After stopping a MediaRecorder instance recording audio, the device often shows that the browser tab is still "recording" for a variable amount of time after. This can be observed on both desktop and mobile browsers, even when the MediaRecorder.state
reports inactive
.
This interferes with other apps on mobile devices. Despite the recording being stopped, the device still showed the input in use by the browser and was unable to record audio in another app, Whatsapp. This was replicated with both Android Chrome and Brave browsers.
Is there a way to force the browser or device to stop using the audio input immediately after stopping? (Stopping is in reference to calling MediaRecorder.stop()
).
You need to stop the stream tracks that use the recorder.
const tracks = stream.getTracks();
tracks.forEach(track=>{
track.stop()
})
The MediaRecorder
interface takes a MediaStream
object as an input.

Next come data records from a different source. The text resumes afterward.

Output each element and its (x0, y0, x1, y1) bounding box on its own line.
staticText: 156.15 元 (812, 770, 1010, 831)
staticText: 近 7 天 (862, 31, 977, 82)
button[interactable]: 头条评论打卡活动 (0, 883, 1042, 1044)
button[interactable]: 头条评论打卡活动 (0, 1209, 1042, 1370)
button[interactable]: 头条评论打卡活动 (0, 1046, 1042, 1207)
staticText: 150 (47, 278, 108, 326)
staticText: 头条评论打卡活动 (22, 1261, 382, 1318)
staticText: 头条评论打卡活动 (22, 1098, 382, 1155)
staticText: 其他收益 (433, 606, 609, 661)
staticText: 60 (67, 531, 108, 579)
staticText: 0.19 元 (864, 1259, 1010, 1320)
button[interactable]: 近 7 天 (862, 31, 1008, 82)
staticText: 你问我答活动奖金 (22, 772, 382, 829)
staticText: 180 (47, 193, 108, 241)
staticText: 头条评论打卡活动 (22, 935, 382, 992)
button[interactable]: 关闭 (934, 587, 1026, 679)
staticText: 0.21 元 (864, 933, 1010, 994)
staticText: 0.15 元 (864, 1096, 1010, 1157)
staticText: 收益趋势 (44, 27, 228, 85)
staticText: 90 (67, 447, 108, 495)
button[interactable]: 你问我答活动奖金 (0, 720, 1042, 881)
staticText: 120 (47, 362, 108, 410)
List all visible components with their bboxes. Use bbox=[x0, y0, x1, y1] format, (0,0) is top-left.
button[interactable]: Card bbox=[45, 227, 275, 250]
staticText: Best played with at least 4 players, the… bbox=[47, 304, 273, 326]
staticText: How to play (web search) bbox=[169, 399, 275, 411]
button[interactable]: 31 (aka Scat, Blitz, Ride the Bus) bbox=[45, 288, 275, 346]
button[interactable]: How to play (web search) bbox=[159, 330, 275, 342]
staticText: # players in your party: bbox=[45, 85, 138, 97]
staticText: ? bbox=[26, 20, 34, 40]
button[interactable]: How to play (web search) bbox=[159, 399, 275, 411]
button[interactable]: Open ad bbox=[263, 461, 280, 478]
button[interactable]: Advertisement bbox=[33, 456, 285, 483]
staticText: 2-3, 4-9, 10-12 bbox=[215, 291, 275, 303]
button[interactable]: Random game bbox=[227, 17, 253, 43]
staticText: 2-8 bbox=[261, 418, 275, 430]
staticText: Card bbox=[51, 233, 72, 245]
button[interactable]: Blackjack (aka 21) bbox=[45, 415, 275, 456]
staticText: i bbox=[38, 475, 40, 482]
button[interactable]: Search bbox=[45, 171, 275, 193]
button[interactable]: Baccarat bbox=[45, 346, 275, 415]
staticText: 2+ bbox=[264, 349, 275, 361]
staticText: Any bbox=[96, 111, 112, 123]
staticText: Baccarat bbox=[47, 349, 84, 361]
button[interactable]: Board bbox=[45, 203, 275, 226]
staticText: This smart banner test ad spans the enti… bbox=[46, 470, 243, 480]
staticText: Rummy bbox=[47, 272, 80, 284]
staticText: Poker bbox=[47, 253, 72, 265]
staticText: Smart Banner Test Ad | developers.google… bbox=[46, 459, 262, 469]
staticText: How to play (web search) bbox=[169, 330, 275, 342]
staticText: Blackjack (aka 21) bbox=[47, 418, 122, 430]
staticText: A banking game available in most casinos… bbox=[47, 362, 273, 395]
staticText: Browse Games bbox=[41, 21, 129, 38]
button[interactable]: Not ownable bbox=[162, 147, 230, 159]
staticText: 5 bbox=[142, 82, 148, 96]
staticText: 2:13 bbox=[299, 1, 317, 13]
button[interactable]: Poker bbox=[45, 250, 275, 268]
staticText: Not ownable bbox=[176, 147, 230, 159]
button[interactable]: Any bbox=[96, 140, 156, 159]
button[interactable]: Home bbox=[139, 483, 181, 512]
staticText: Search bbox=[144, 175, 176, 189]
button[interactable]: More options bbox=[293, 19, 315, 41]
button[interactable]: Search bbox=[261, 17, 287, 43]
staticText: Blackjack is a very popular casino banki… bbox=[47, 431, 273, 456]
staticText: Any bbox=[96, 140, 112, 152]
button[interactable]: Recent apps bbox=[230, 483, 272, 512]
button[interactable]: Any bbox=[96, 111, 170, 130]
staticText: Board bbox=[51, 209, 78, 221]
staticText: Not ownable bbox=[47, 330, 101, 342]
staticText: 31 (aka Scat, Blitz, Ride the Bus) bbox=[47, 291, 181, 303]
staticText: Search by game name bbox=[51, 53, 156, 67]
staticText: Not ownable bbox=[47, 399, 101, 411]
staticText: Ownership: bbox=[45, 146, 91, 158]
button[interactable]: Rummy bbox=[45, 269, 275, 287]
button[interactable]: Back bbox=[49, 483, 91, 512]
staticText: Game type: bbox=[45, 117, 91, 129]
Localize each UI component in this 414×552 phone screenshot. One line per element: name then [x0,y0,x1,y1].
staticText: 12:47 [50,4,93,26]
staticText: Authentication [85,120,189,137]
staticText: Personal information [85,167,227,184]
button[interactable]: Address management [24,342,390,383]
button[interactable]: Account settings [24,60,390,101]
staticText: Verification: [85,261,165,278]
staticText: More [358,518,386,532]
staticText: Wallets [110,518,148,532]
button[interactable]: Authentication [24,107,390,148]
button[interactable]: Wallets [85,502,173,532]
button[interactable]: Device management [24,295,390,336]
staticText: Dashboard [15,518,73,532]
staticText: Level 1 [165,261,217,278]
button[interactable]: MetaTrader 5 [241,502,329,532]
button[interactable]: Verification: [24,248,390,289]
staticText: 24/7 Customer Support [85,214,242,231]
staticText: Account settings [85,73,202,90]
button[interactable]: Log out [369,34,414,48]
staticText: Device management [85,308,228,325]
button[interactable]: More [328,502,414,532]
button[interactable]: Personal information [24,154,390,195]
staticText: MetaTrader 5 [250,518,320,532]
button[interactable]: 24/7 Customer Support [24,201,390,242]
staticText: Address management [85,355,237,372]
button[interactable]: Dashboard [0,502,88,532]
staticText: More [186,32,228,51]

It is this stream object that maintains the state of the in-use inputs.
If you want to release your audio/video inputs after recording you'll want to ensure all the tracks of the stream have been stopped. Which will cause the MediaStream.active
state to become false
and immediately release hold of them.
You could do this by calling stop on each track after the recorder has stopped:
navigator.mediaDevices.getUserMedia({ audio: true })
.then((stream) => {
const mediaRecorder = new MediaRecorder(stream);
mediaRecorder.onstop = () => {
const tracks = stream.getTracks();
// When all tracks have been stopped the stream will
// no longer be active and release any permissioned input
tracks.forEach(track => track.stop());
}
// You'll want other recording event listeners defined here
})
Warning, you'll need to call navigator.mediaDevices.getUserMedia({ audio: true })
in order to start another stream and recording.